This might give some clues.

http://forums.mylargescale.com/29-beginner-s-forum/25372-lgb-2019s-mogul.html

Andrew


----------



## LGBFanatic (Mar 31, 2011)

Thanks for the suggestion. That is the thread that lead me to replacing my connector, but that did not solve the problem.


----------



## Garratt (Sep 15, 2012)

I only have the 2018D red and green DSP&PRR which has 3 pins and voltage chuffing.
Can you short the chuff pins/wires to see if you can trigger the chuff in the tender?
If you can make it chuff it would be either the wiring or the sensor in the loco.
Can you put a multimeter on the chuff pins/wires on the loco while rotating slowly to see if the chuff triggering is working?
Divide and conquer...

Andrew


----------



## TonyWalsham (Jan 2, 2008)

Andrew, I believe the chuff timer is electronic and not mechanical with the interrupter on the rear loco axle. I would be extremely careful shorting out any wires in the circuit.


----------



## Garratt (Sep 15, 2012)

Tony, good point. I assumed it was just a circuit that opens and closes. I remember doing it to something else once and I could trigger the sound.
Most important to not let the smoke get out of the wire...

Andrew


----------



## Dan Pierce (Jan 2, 2008)

Use a 220 ohm resistor to activate the sound in the tender.
The middle pin is the sense line, outer pins are power and ground.
I tie the resistor to the center pin and then alternate the other end between pos and neg to get the chuff.

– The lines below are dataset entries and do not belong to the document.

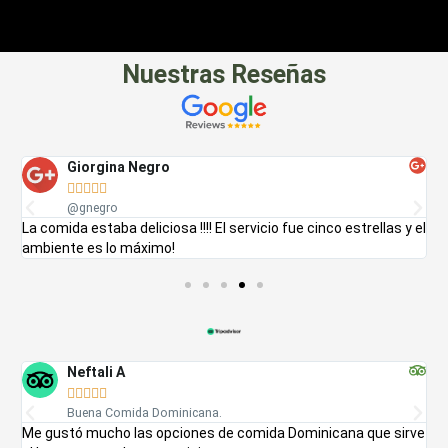
Nuestras Reseñas
Giorgina Negro





@gnegro
La comida estaba deliciosa !!!! El servicio fue cinco estrellas y el
E
ambiente es lo máximo!
a
Neftali A





Buena Comida Dominicana.
Me gustó mucho las opciones de comida Dominicana que sirve
L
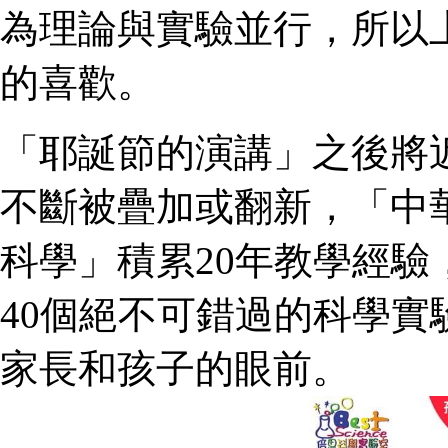
為理論與實驗並行，所以
的喜歡。
「耶誕節的演講」之後將近
不斷被疊加或翻新，「中
科學」積累20年教學經驗
40個絕不可錯過的科學
家長和孩子的眼前。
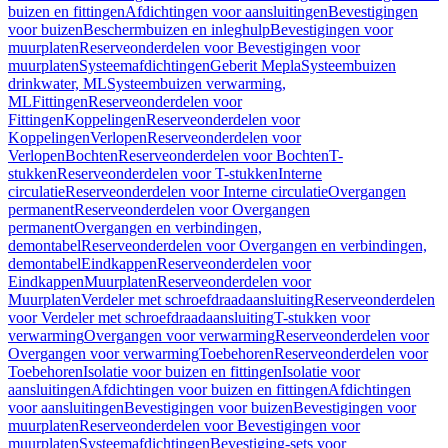
buizen en fittingen
Afdichtingen voor aansluitingen
Bevestigingen
voor buizen
Beschermbuizen en inleghulp
Bevestigingen voor
muurplaten
Reserveonderdelen voor Bevestigingen voor
muurplaten
Systeemafdichtingen
Geberit Mepla
Systeembuizen
drinkwater, ML
Systeembuizen verwarming,
ML
Fittingen
Reserveonderdelen voor
Fittingen
Koppelingen
Reserveonderdelen voor
Koppelingen
Verlopen
Reserveonderdelen voor
Verlopen
Bochten
Reserveonderdelen voor Bochten
T-
stukken
Reserveonderdelen voor T-stukken
Interne
circulatie
Reserveonderdelen voor Interne circulatie
Overgangen
permanent
Reserveonderdelen voor Overgangen
permanent
Overgangen en verbindingen,
demontabel
Reserveonderdelen voor Overgangen en verbindingen,
demontabel
Eindkappen
Reserveonderdelen voor
Eindkappen
Muurplaten
Reserveonderdelen voor
Muurplaten
Verdeler met schroefdraadaansluiting
Reserveonderdelen
voor Verdeler met schroefdraadaansluiting
T-stukken voor
verwarming
Overgangen voor verwarming
Reserveonderdelen voor
Overgangen voor verwarming
Toebehoren
Reserveonderdelen voor
Toebehoren
Isolatie voor buizen en fittingen
Isolatie voor
aansluitingen
Afdichtingen voor buizen en fittingen
Afdichtingen
voor aansluitingen
Bevestigingen voor buizen
Bevestigingen voor
muurplaten
Reserveonderdelen voor Bevestigingen voor
muurplaten
Systeemafdichtingen
Bevestiging-sets voor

And the cable could be broken inside the engine, plus there is a plug on the board inside the firebox that may be disconnected.

Engine rear wheel sensor goes to the board in the firebox and has a 3 pin connector.
This board has the 6 pin tender cable soldered to it.


----------



## LGBFanatic (Mar 31, 2011)

I separated the body from the chassis and all the wires are attached/soldered and intact. Looks perfect like the rest of the loco. I haven't got to opening up the firebox to check the plug there. I used ohm resistor to test the chuff, nothing happened, but not quite sure if I was doing it correctly.


----------



## Mike Toney (Feb 25, 2009)

Remember, these early LGB boards are a Analog system and not the later Digital. As such, some of the parts on the boards have a life span that is ending age wise. This is a common issue on the early LGB boards. Unless you know someone that can find and replace the failing parts, most likely the board is done and you will need to go with either a newer Zimo or similar sound decoder, or one of LGB's drop in sound modules. Those drop in set ups had the same board as the late model Moguls with digital sound. The loss of chuff is the classic sign the old analog circuit is failing. Mike


----------